Chènier se colocó detrás del mostrador en la misma posición que adoptara antes el maestro y se quedó mirando fijamente la puerta. Sabía qué ocurriría durante las próximas horas: nada en la tienda y arriba, en el despacho, la catástrofe habitual. Baldini se quitaría la levita impregnada de agua de franchipán, se sentaría ante su escritorio y esperaría una inspiración. Esta inspiración no llegaría. Entonces se dirigiría a toda prisa al armario donde guardaba centenares de frascos de ensayo y haría una mezcla al azar. Esta mezcla no daría el resultado apetecido. Con una maldición, abriría de par en par la ventana y tiraría el frasco al río. Haría otra prueba, que también fracasaría, y entonces empezaría a gritar y vociferar y acabaría hecho un mar de lágrimas en la habitación de ambiente casi irrespirable. Hacia las siete de la tarde bajaría desconsolado, temblando y llorando, y confesaría: "Chènier, ya no tengo olfato, no puedo crear el perfume, no puedo entregar el cuero español para el conde, estoy perdido, estoy muerto por dentro, quiero morirme, Chènier, ayudadme a morir!" Y Chènier le propondría enviar a alguien por un frasco de "Amor y Psique" y Baldini accedería con la condición de que nadie se enterase de semejante vergüenza; Chènier lo juraría y por la noche perfumarían el cuero del conde Verhamont con la fragancia ajena. Así sería y no de otro modo y el único deseo de Chènier era que toda la escena ya se hubiera desarrollado.

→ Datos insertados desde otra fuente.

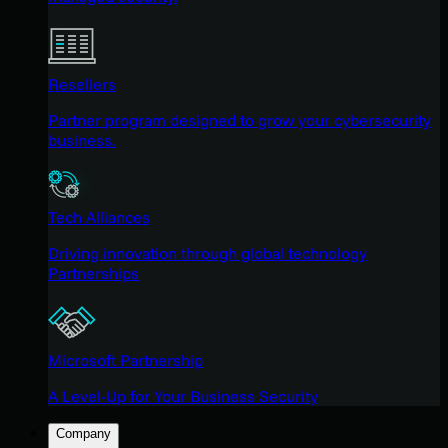
Resellers
Partner program designed to grow your cybersecurity
business.
Tech Alliances
Driving innovation through global technology
Partnerships
Microsoft Partnership
A Level-Up for Your Business Security
Company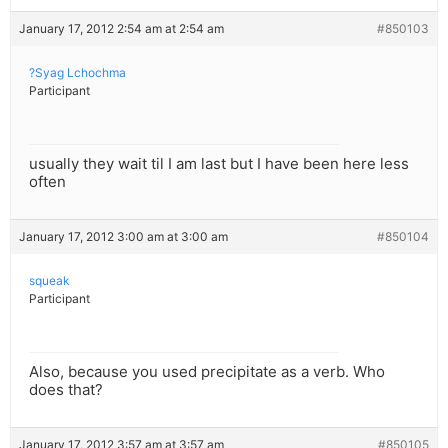
January 17, 2012 2:54 am at 2:54 am
#850103
?Syag Lchochma
Participant
usually they wait til I am last but I have been here less
often
January 17, 2012 3:00 am at 3:00 am
#850104
squeak
Participant
Also, because you used precipitate as a verb. Who
does that?
January 17, 2012 3:57 am at 3:57 am
#850105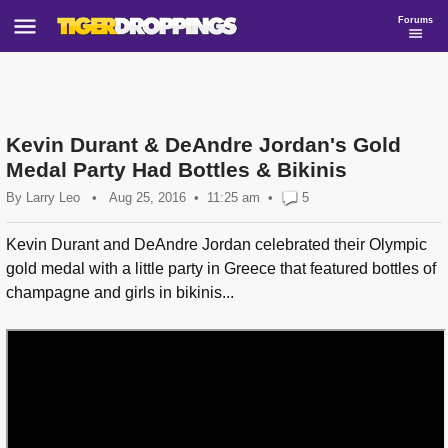
Forums
Kevin Durant & DeAndre Jordan's Gold
Medal Party Had Bottles & Bikinis
By
Larry Leo
•
Aug 25, 2016
11:25 am
•
5
Kevin Durant and DeAndre Jordan celebrated their Olympic
gold medal with a little party in Greece that featured bottles of
champagne and girls in bikinis...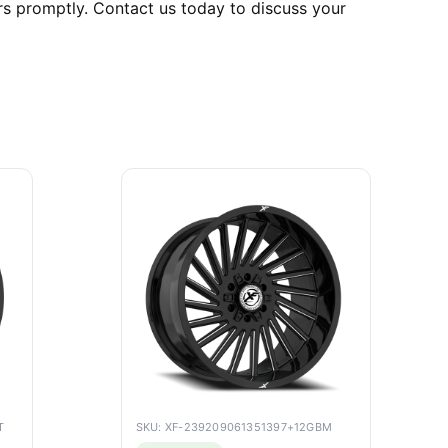
rs promptly. Contact us today to discuss your
T
SKU: XF-239209061351397+12GBM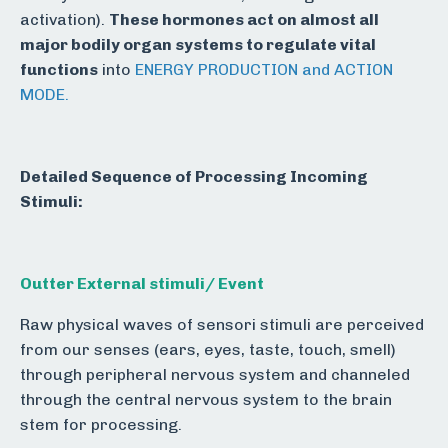
activation).
These hormones act on almost all
major bodily organ systems to regulate vital
functions
into
ENERGY PRODUCTION and ACTION
MODE.
Detailed Sequence of Processing Incoming
Stimuli:
Outter External stimuli/ Event
Raw physical waves of sensori stimuli are perceived
from our senses (ears, eyes, taste, touch, smell)
through peripheral nervous system and channeled
through the central nervous system to the brain
stem for processing.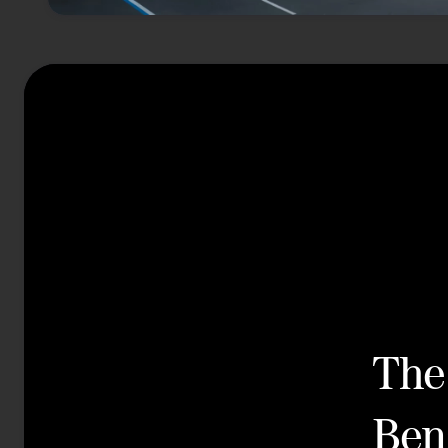
The
Ben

Baldini ya no era un gran perfumista. Antes, sí; en su juventud, treinta o cuarenta años atrás, había creado la "Rosa del sur" y el "Bouquet galante de Baldini", dos perfumes realmente grandes a los que debía su fortuna. Pero ahora era viejo y se había consumido; ya no conocía las modas de la época y los gustos nuevos de la gente y cuando lograba componer una fragancia inédita, era una mezcla pasada de moda, invendible, que al año siguiente diluían en una décima parte y malvendían como agua perfumada para surtidor. Lo siento por él, pensó Chènier, arreglándose la peluca ante el espejo, lo siento por el viejo Baldini y también por su bonito negocio, porque lo arruinará y lo siento por mí, que ya seré demasiado viejo para remontarlo cuando lo haya arruinado…

11

Giuseppe Baldini se despojó efectivamente de la perfumada levita, pero sólo por costumbre. Hacía mucho tiempo que ya no le molestaba el olor del agua de franchipán porque había vivido impregnado de él durante décadas y ya no lo percibía en absoluto. También cerró la puerta del despacho, deseando estar tranquilo, pero no se sentó ante el escritorio a cavilar y esperar una inspiración porque sabía mucho mejor que Chènier que esta inspiración no vendría; en realidad, nunca había tenido ninguna. Era cierto que estaba gastado y viejo y ya no era un gran perfumista; pero sólo él sabía que no lo había sido en su vida. La "Rosa del sur" era herencia de su padre y la receta del "Bouquet galante de Baldini" la había comprado a un comerciante de especias genovés a su paso por París. Sus otros perfumes eran mezclas ya conocidas. Él no había creado nunca ninguno; no era un creador, sólo un mezclador concienzudo de olores acreditados, como un cocinero que, con rutina y buenas recetas, prepara buenas comidas pero nunca ha inventado ningún plato propio. Si continuaba todavía con toda aquella comedia del laboratorio, los experimentos, la inspiración y el secreto era porque formaban parte de la imagen profesional de un "Maitre Parfumeur et Gantier".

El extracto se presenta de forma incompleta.